PRESIDENT Paula Mae Weekes told graduates of the Duke of Edinburgh Awards they have the power to confront unparalled challenges as they would, one day, hold the reigns of power and have to make vital decisions.
She outlined challenges such as the pressures of social media, rampant criminal activity and the alarmingly fast rate of environmental degradation.”
She said those challenges, “must be tackled by today’s youths who will one day hold the reign of power in this country and make the decisions that matter.”
Addressing 48 graduates of the programme now known as the President’s Awards of which she is the patron, Weekes said the skills, values and principles she learned when as a student of Bishop’s Anstey in 1974 when she was a participant has played a vital role in her life and overall development.
She said she was certain it would do the same for the silver and gold participants she presented awards to on Saturday evening at a ceremony held at the San Fernando Hill visitor’s centre, and help them take up the reign of power when that time comes.
“At the time of my involvement, TT was not yet a Republic so the programme was still known as the Duke of Edinburgh Awards Scheme which had been established in 1956 out of concern for the well-being of young boys in the post war world.
“The world has changed drastically since then.”
She said while youths are facing more unparalled challenges, “on the flip side young people today hold formidable demographic power and it is critical that we tap into this potential by equipping our young people with the appropriate skills and values to navigate and eventually run the world successfully.”
She said programmes such as the President’s Awards were ideal for bridging the gap between education and employment and equipped young people with a capability, resolve and creativity to make the transition and become valuable assets to their country.
She urged the students to make good use of what had been imparted to them through the sacrifices of their leaders, to manage their workload and focus on the drive and sacrifice required to be successful.
“Getting your priority straight is a critical part of being successful.”
As graduates of an organisation which bears the crest of the President of TT, she said they had a solemn duty to be excellent ambassadors and distinguish themselves in education and their future career path.
She said they had already overcome many obstacles and crossed the finish line which meant they were prepared to face the world and make wise decisions and choices in their lives.

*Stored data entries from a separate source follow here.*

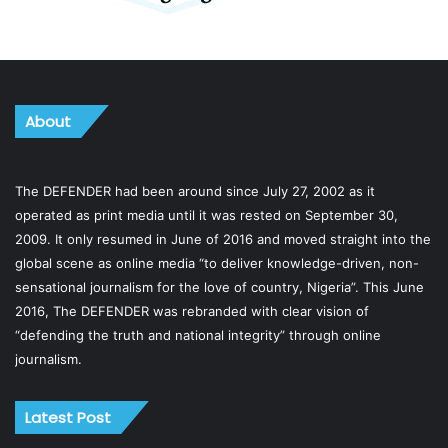
About
The DEFENDER had been around since July 27, 2002 as it
operated as print media until it was rested on September 30,
2009. It only resumed in June of 2016 and moved straight into the
global scene as online media “to deliver knowledge-driven, non-
sensational journalism for the love of country, Nigeria”. This June
2016, The DEFENDER was rebranded with clear vision of
“defending the truth and national integrity” through online
journalism.
Latest Post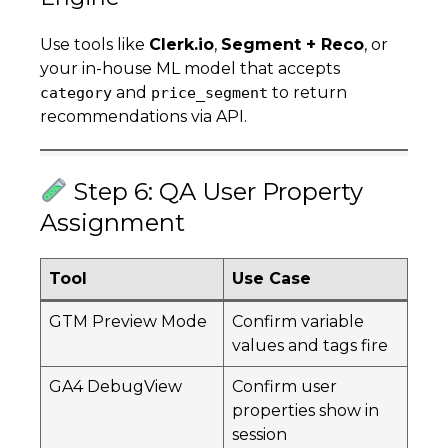
Use tools like
Clerk.io
,
Segment + Reco
, or
your in-house ML model that accepts
and
to return
category
price_segment
recommendations via API.
Step 6: QA User Property
Assignment
Tool
Use Case
GTM Preview Mode
Confirm variable
values and tags fire
GA4 DebugView
Confirm user
properties show in
session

“The strong internal values nurtured in this programme will serve as anchors for when the going gets rough, and it will.”
For her, she said, the most important take away of the programme was a sense of civic mindedness through the volunteering component many would have given time and effort to, such as preserving the environment, bringing cheer to the downtrodden or bringing about change for better.
“This country is in need of people who understand the value of contributing and giving back to the society.
“Contrary to popular belief, the process of nation building is not the sole remit of the powers that be. It is the responsibility of every single one of us.
“I hope that having been exposed to the PA that this vital aspect of citizenship will continue to demonstrate due care, consideration and responsibility to your country.
“These lessons are on my list amongst the most important that you have learnt in this life."